Last Updated on March 21, 2022 by Dogs Vets
How To Plan For Your Dog’s Passing
Death is inevitable to both humans and animals. And like your loved one’s death, it’s hard to say goodbye to your dog, which has become your good friend for a certain period.
You’ve fed them, taken care of them, played with them, and needed them for comfort and friendship. But it’s essential to understand that your time together will soon wind down, and your furry companion will perish in this world.
Thus, no matter how difficult it is, you need to plan for your dog’s passing as early as possible. The process may be challenging, but it’s the only way to ensure you can pay homage to your dog while preparing yourself emotionally for their death.
In this article, you’ll have a walkthrough of how to plan for your dog’s passing.

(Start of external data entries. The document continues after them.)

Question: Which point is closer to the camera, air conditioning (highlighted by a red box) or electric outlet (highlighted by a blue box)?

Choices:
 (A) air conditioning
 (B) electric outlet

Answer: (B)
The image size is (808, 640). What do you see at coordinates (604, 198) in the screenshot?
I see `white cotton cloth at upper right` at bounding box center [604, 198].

1. Make The Necessary Arrangements As Early As Possible
As your dog ages, they’re also moving closer to their final days. That said, it’s best to prepare in advance to ensure you’re ready for their death.
These preparations can include a pet care plan and pet insurance. When you have these things in place, you can rest knowing you have enough funds to pay for the expensive veterinary care and funeral.

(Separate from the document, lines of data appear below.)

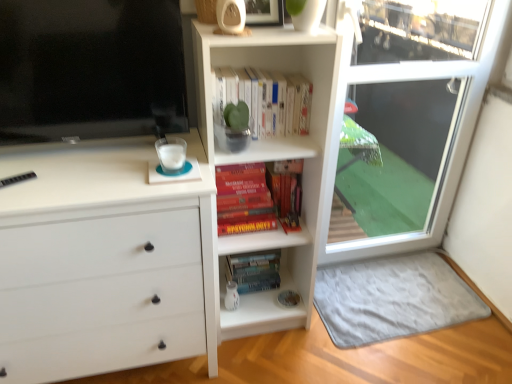 Question: From a real-world perspective, is gray soft rug at lower right positioned above or below hardcover books at center, the second book viewed from the top?

Choices:
 (A) above
 (B) below

Answer: (B)

Question: Which is correct: gray soft rug at lower right is inside hardcover books at center, acting as the first book starting from the bottom, or outside of it?

Choices:
 (A) outside
 (B) inside

Answer: (A)

Question: Which of these objects is positioned farthest from the white matte chest of drawers at left?

Choices:
 (A) hardcover book at center
 (B) flat screen tv at upper left
 (C) transparent glass screen door at right
 (D) hardcover books at center, the second book viewed from the top
 (E) white matte book at upper center, which ranks as the 1th book in top-to-bottom order

Answer: (C)

Question: Estimate the real-world distances between objects in this image. Which object is closer to the transparent glass screen door at right?

Choices:
 (A) hardcover book at center
 (B) hardcover books at center, the second book viewed from the top
 (C) white matte book at upper center, which ranks as the 1th book in top-to-bottom order
 (D) gray soft rug at lower right
 (E) white matte chest of drawers at left

Answer: (D) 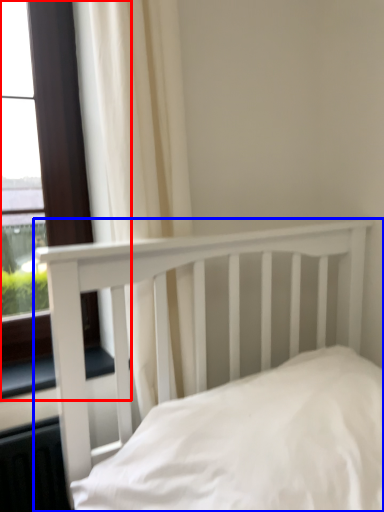 Question: Which object is closer to the camera taking this photo, window (highlighted by a red box) or bed (highlighted by a blue box)?

Choices:
 (A) window
 (B) bed

Answer: (B)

When your dog’s death comes, you also need to know what you want to do with their body. This is where the funeral plan comes into play. It usually involves decisions as to how to dispose of their remains. Generally, there are two options to consider. You can choose to bury or cremate your pet.

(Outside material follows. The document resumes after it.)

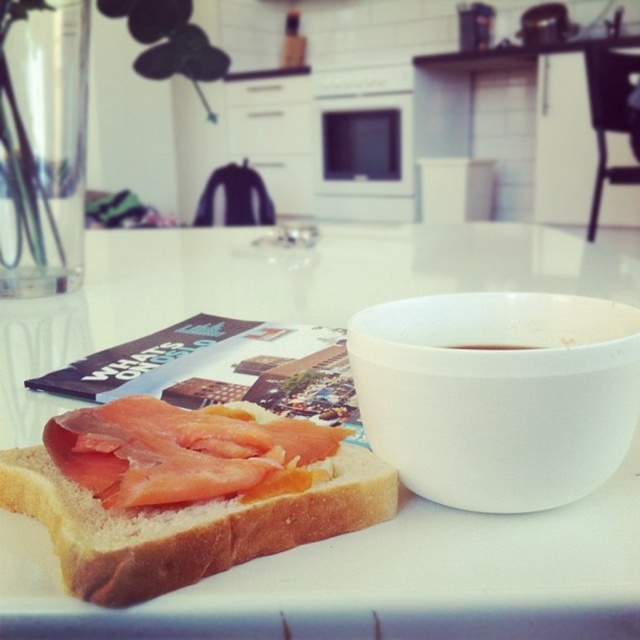 You are setting up a small table for a morning coffee. You have a white glossy table at center and a brown matte bowl at right. Where should you place the bowl relative to the table to match the scene?

The brown matte bowl at right should be placed to the right of the white glossy table at center as the description states the white glossy table at center is to the left of the brown matte bowl at right.

You are setting up a breakfast table and want to place a decorative plate between the pinkish salmon at center and the white matte bowl at upper right. Which object should the plate be closer to if it needs to be placed equidistant from both?

The plate should be closer to the white matte bowl at upper right because the pinkish salmon at center is wider than the white matte bowl at upper right, requiring more space between them to maintain equal distance.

If you decide to have your dog’s body buried, you can pick whether to do it at home or in the cemetery. If you want to save some money, you can go for a home burial. But if you want to ensure unlimited access to your pet’s grave, having them interred in a pet cemetery can be an excellent idea.
On the other hand, if you opt for dog cremation, you need to prepare for the costs you’re going to pay. The expenses usually differ, depending on your pet’s size. If your furry friend is big, you may have to pay a higher amount as well.
2. Talk To Your Veterinarian
As a parent, one of the most challenging things to do is decide when to euthanize your dog to end their suffering. Dealing with this kind of situation can be heartbreaking, but you need to include it in your plan to make the entire process more manageable.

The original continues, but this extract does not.